TASK DATA:
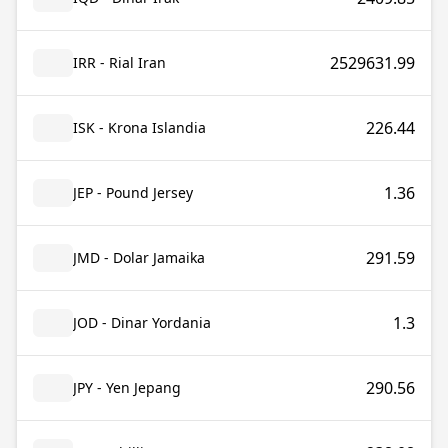
2529631.99
IRR - Rial Iran
226.44
ISK - Krona Islandia
1.36
JEP - Pound Jersey
291.59
JMD - Dolar Jamaika
1.3
JOD - Dinar Yordania
290.56
JPY - Yen Jepang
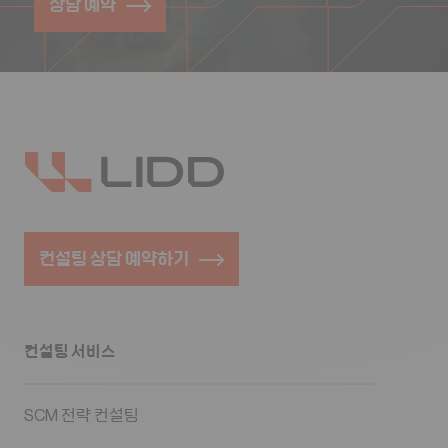
상담 예약
컨설팅 상담 예약하기
컨설팅 서비스
SCM 전략 컨설팅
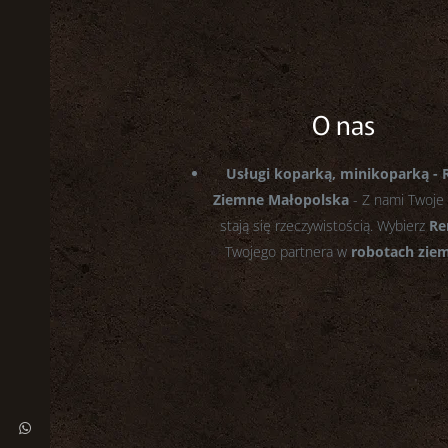
O nas
Usługi koparką, minikoparką - 
Ziemne Małopolska
- Z nami Twoje
stają się rzeczywistością. Wybierz
Re
Twojego partnera w
robotach zie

TASK BRIEF:
Working from the records above, reproduce exactly the lines from the one with "JEP - Pound Jersey" through the last line, without the pictures.

RESULT OF THIS TASK:
JEP - Pound Jersey
291.59
JMD - Dolar Jamaika
1.3
JOD - Dinar Yordania
290.56
JPY - Yen Jepang
상담 예약
컨설팅 상담 예약하기
컨설팅 서비스
SCM 전략 컨설팅
O nas
Usługi koparką, minikoparką - 
Ziemne Małopolska
- Z nami Twoje
stają się rzeczywistością. Wybierz
Re
Twojego partnera w
robotach zie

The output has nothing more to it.